Budget Transparency: How to Get There

STEP NO. 1: ELIMINATE THE HALF THAT ALMOST NOBODY CAN READ

Each fiscal year, the South Carolina state budget is split into two major pieces: Part 1A and Part 1B. While both parts are excruciatingly boring to read, the first part – 1A – is at least understandable. Part 1B, on the other hand, is barely legible even to people whose job it is to understand state budgets.  Part 1A looks like a budget: Each agency has its own chart of line items showing how much money is allocated to each agency, program, function, etc. That’s why, when members of the news media talk about “the budget,” they’re almost always talking about that portion of the budget they can read – Part 1A.

Part 1B, by contrast, well, it looks like this (click Section 1 and it will take you to the whole thing). At 197 pages and 112,836 words long – roughly the length of a full-sized book – Part 1B is virtually impossible to read for anyone who hasn’t been shown how to read it.

The problem, of course, is that 99.99 percent of taxpayers haven’t been shown how to read Part 1B of the South Carolina state budget. No level of “transparency” will change that. It doesn’t matter much whether Part 1B is put online as soon as lawmakers pass it – if taxpayers can’t read it, it might as well be a secret.

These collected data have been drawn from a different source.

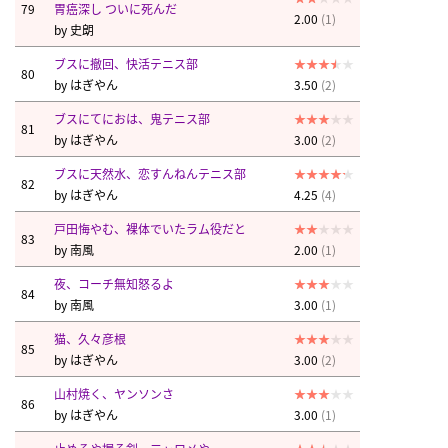
79
胃癌深し ついに死んだ
2.00
(1)
by
史朗
ブスに撤回、快活テニス部
80
by
はぎやん
3.50
(2)
ブスにてにおは、鬼テニス部
81
by
はぎやん
3.00
(2)
ブスに天然水、恋すんねんテニス部
82
by
はぎやん
4.25
(4)
戸田悔やむ、裸体でいたラム役だと
83
by
南風
2.00
(1)
夜、コーチ無知怒るよ
84
by
南風
3.00
(1)
猫、久々彦根
85
by
はぎやん
3.00
(2)
山村焼く、ヤンソンさ
86
by
はぎやん
3.00
(1)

So, what exactly is Part 1B? It’s is a list of budget provisos that in some cases appropriates funds and in others stipulate how agencies and programs may spend funds. Hundreds of millions of dollars are allocated in 1B, the great majority of which are dedicated to such highly questionable items as tourism marketing, “studies” for the feasibility of new roads, and regional “economic development” nonprofits. Here are just a few:

  • Proviso 33.34 is the GOP “alternative” to plan to Obamacare – a massive giveaway to hospitals for reasons as yet unexplained. We’ve discussed this proposal at length and hope to see some serious debate on the floor.
  • Proviso 50.22 authorizes the Department of Commerce to use $300,000 for the Council on Competitiveness to “provide funds for existing business economic development activities.” Inexplicably, another proviso – 118.17 – authorizes $300,000 for the same program.
  • Proviso 117.7 seems like a good idea until you actually read it. This would prohibit state agencies and the like from increasing fees unless it’s done by statute (i.e. by the General Assembly). Unfortunately, the proviso carves out a number of exceptions to the prohibition – most notably higher education institutions and government healthcare facilities. No doubt more exceptions will be added, making the proviso completely useless. If anything, the prohibition should apply especially to state universities, since these are notorious for simply raising tuition as a way of avoiding tough budget decisions. In any case, fines and fees are a form of tax, and state agencies shouldn’t have the right to raise taxes absent authorization of the General Assembly. To say the same thing another way: The General Assembly shouldn’t be allowed to avoid responsibility for tax increases.
  • Proviso 117.34 allows the State Transportation Infrastructure Bank or Railroad Commission to issue grants (funded by taxpayers) to develop “innovative transportation technology.”
  • Proviso 118.17 is full of goodies for state agencies and programs. Just three examples: $220,000 for a university center in Greenville; nearly $8 million to the Department of Commerce for the Deal Closing Fund (handouts for corporations that promise to invest and/or create jobs); and $1.6 million for the Lexington County Maintenance Complex.

Much of this money doesn’t even show up in the budget documents most people look at in Part 1A and think of as “the budget.” Furthermore, these “provisos” – as items are called in 1B – aren’t scrutinized and debated the way line items in Part 1A are. And since provisos in Part 1B are only in effect for one year, lawmakers generally carry them over from year to year – making them in effect perpetual laws and/or spending items that exist wholly outside the public view.

So what is the solution? Simple: Eliminate Part 1B and give all money that would be appropriated by it back to taxpayers. At roughly $24 billion, the Ways and Means budget for FY 2014 is vastly larger than any state budget needs to be to provide basic statewide services, and since the vast majority of spending items in 1B consist of non-core items spent in virtual secret, the money should rightfully be placed back into the hands of those who produced it in the first place.

Some may argue that not all funding items in Part 1B are illegitimate. Maybe. But if that’s true, lawmakers ought to budget for those items in the General Fund, where they can be deciphered and honestly debated. Part 1B has long since become a gigantic hiding place for potentially controversial spending items. That is not a legitimate function of a state budget.

But since there is little to no chance that South Carolina lawmakers would actually return the money tied up in Part 1B to taxpayers, the least they could do is put its appropriations where they belong – in Part 1A – so that at least the public and media can see what they are.